This Wednesday, more than 12 families and our supporters will march from Sydney Town Hall to NSW Parliament house at 12:30pm to protest the murders of our loved ones and demand action from the NSW Justice Department. We are fighting a battle that has been waged since Invasion in 1788. 

More recently, in 1981, aspiring footy star and Redfern All Black Eddie Murray returned home to the NSW regional town of Wee Waa, retiring to the country to heal from a footy injury he suffered on the ovals of Sydney. Within hours of Eddie’s arrival, he was set upon by local police and taken to Wee Waa lockup. Eddie’s parents, Arthur and Leila Murray would later be called to the cop station because Eddie had, according to Wee Waa police, committed suicide. 

Eddie's death, or should I say his murder, was and is one the most significant cases of black deaths in custody in our movement's history, not only because it was the spark that inspired a movement for justice, but because Eddie’s case embodies all the hallmarks of an injustice system that perpetrates violence on the Aboriginal community, then vehemently covers its tracks to evade all accountability. 

Not much has changed since the struggle of the 1980s. Granted, today one of our people is murdered by police every 28 days. Back then it was one murder every 11 days – but in the context of living in the “lucky country” that espouses its “love” and “appreciation” for its Aboriginal heritage and a “commitment to social justice” (laughable considering what they do to refugees and Muslims), one death is one too many. The fact that nearly every politically inclined Koori I know can recite key stats of the 1991 Royal Commission tells you that this issue hasn’t gone away, and we are fed up. 

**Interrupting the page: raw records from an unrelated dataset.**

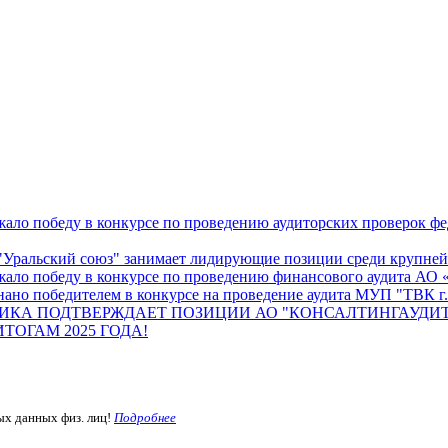
ало победу в конкурсе по проведению аудиторских проверок ф
Уральский союз" занимает лидирующие позиции среди крупнейш
жало победу в конкурсе по проведению финансового аудита А
ано победителем в конкурсе на проведение аудита МУП "ТВК г.
ИКА ПОДТВЕРЖДАЕТ ПОЗИЦИИ АО "КОНСАЛТИНГАУДИТ
ОГАМ 2025 ГОДА!
ых данных физ. лиц!
Подробнее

Thirty-eight years on from Eddie’s murder, and we are hitting the streets again, for the same demands – in the face of a government and state bureaucracy indifferent to our plight. We will hear from the family of David Dungay Jnr, a 26-year-old Kempsey man who was murdered in his Long Bay Prison cell in 2015. David died after being subdued and then injected with midazolam – a sedative known to bring its victims to the brink of death. You might be asking, why on earth would they do such a thing? Because a Black man asserted his right to eat his Tim-Tams in his cell. 

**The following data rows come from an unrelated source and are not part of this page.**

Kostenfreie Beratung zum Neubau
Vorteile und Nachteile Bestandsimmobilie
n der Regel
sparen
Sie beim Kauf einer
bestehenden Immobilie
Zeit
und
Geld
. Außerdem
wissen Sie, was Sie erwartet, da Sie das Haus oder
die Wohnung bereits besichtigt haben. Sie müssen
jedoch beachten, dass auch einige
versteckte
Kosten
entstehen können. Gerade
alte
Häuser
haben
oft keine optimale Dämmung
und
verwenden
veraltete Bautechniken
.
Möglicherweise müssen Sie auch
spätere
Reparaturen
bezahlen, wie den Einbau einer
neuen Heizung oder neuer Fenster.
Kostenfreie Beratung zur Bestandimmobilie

We will also hear from my family, the Walker-Craigs, and the family of Clinton Speedy-Duroux and Evelyn Greenup. The trio, murdered in my hometown of Bowraville in the early 1990s, are more commonly known as the Bowraville 3 and the campaign for #JusticeForBowraville. These children’s murder cases have gone without justice for nearly three decades. Like the case of Lewis “Buddy” Kelly Jnr (whose family we will also hear from), the NSW police service completely bungled the initial investigations – and actively undermined the case for justice with their racial bias. Just to give you an idea of what this looked like – in the case of my first cousin Colleen Walker-Craig, when she was reported missing by my Aunt, the police questioned whether my Aunt Muriel was even Colleen’s mother given Colleen's fair complexion. They would go on to prophesise that Colleen, like Evelyn, had merely “gone walkabout” – Evelyn was four years old when she went missing. 

These cases are just a few of the many we will be fighting for. 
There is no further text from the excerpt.